* _Directions_:
Lines below that include "Leone" are the answer; copy each one.

* _Supplied entries_:
┄┄┄┄┄┄

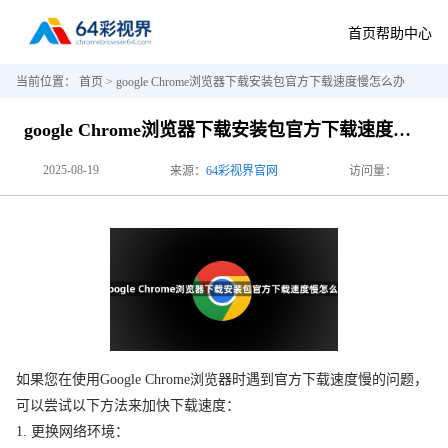
首页
帮助中心
当前位置：
首页
> google Chrome浏览器下载安装包官方下载速度慢怎么办
google Chrome浏览器下载安装包官方下载速度慢怎么办
2025-08-19
来源：
64彩视界官网
访问量：
如果您在使用Google Chrome浏览器时遇到官方下载速度慢的问题，
可以尝试以下方法来加快下载速度：
1. 更换网络环境：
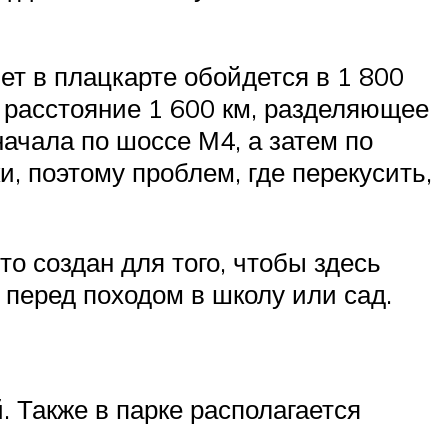
ет в плацкарте обойдется в 1 800
ь расстояние 1 600 км, разделяющее
начала по шоссе М4, а затем по
, поэтому проблем, где перекусить,
о создан для того, чтобы здесь
 перед походом в школу или сад.
 Также в парке располагается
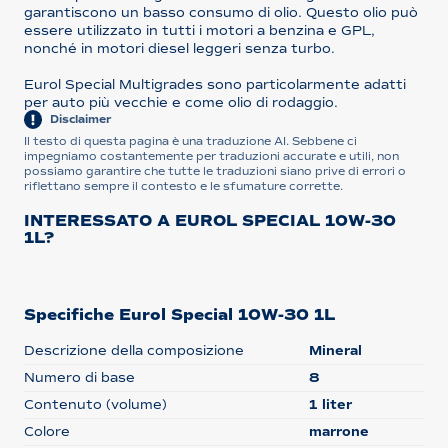
garantiscono un basso consumo di olio. Questo olio può
essere utilizzato in tutti i motori a benzina e GPL,
nonché in motori diesel leggeri senza turbo.
Eurol Special Multigrades sono particolarmente adatti
per auto più vecchie e come olio di rodaggio.
Disclaimer
Il testo di questa pagina è una traduzione AI. Sebbene ci
impegniamo costantemente per traduzioni accurate e utili, non
possiamo garantire che tutte le traduzioni siano prive di errori o
riflettano sempre il contesto e le sfumature corrette.
INTERESSATO A EUROL SPECIAL 10W-30
1L?
Specifiche Eurol Special 10W-30 1L
Descrizione della composizione
Mineral
Numero di base
8
Contenuto (volume)
1 liter
Colore
marrone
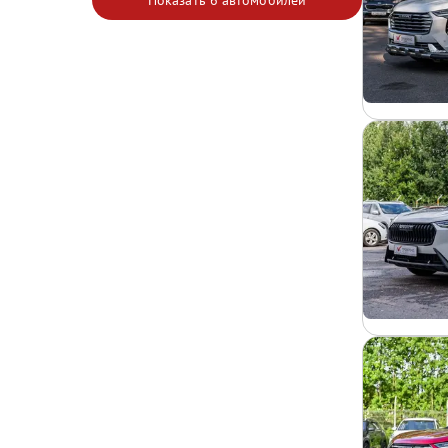
Показать
6 автомобилей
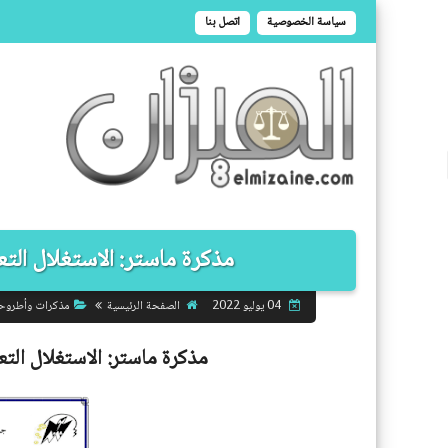
سياسة الخصوصية
اتصل بنا
مذكرة ماستر: الاستغلال التعس
الصفحة الرئيسية
مذكرات وأطروح
04 يوليو 2022
مذكرة ماستر:
الاستغلال التع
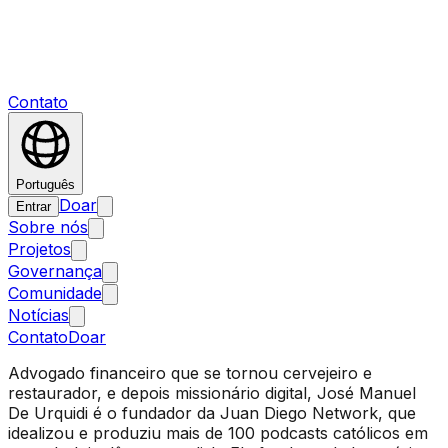
Contato
Português
Doar
Entrar
Sobre nós
Projetos
Governança
Comunidade
Notícias
Contato
Doar
Advogado financeiro que se tornou cervejeiro e
restaurador, e depois missionário digital, José Manuel
De Urquidi é o fundador da Juan Diego Network, que
idealizou e produziu mais de 100 podcasts católicos em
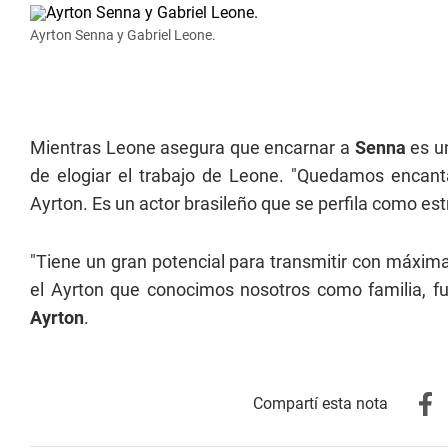
Ayrton Senna y Gabriel Leone.
Mientras Leone asegura que encarnar a
Senna
es u
de elogiar el trabajo de Leone. "Quedamos encan
Ayrton. Es un actor brasileño que se perfila como est
"Tiene un gran potencial para transmitir con máxima 
el Ayrton que conocimos nosotros como familia, fue
Ayrton
.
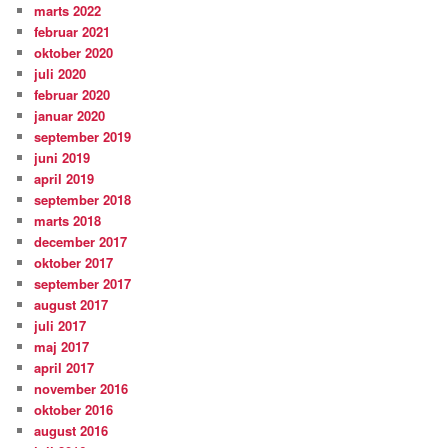
marts 2022
februar 2021
oktober 2020
juli 2020
februar 2020
januar 2020
september 2019
juni 2019
april 2019
september 2018
marts 2018
december 2017
oktober 2017
september 2017
august 2017
juli 2017
maj 2017
april 2017
november 2016
oktober 2016
august 2016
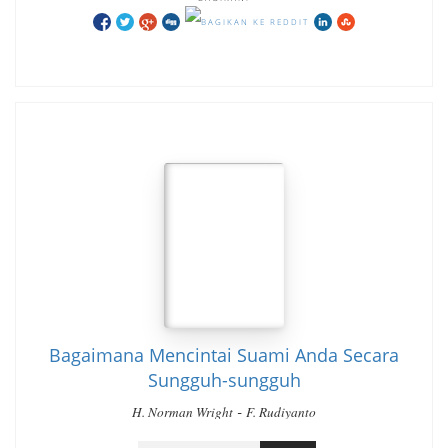
Bagaimana Mencintai Suami Anda Secara
Sungguh-sungguh
-
H. Norman Wright
F. Rudiyanto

┄┄┄┄┄┄

* _Completed task_:
Ayrton Senna y Gabriel Leone.
Mientras Leone asegura que encarnar a
de elogiar el trabajo de Leone. "Quedamos encan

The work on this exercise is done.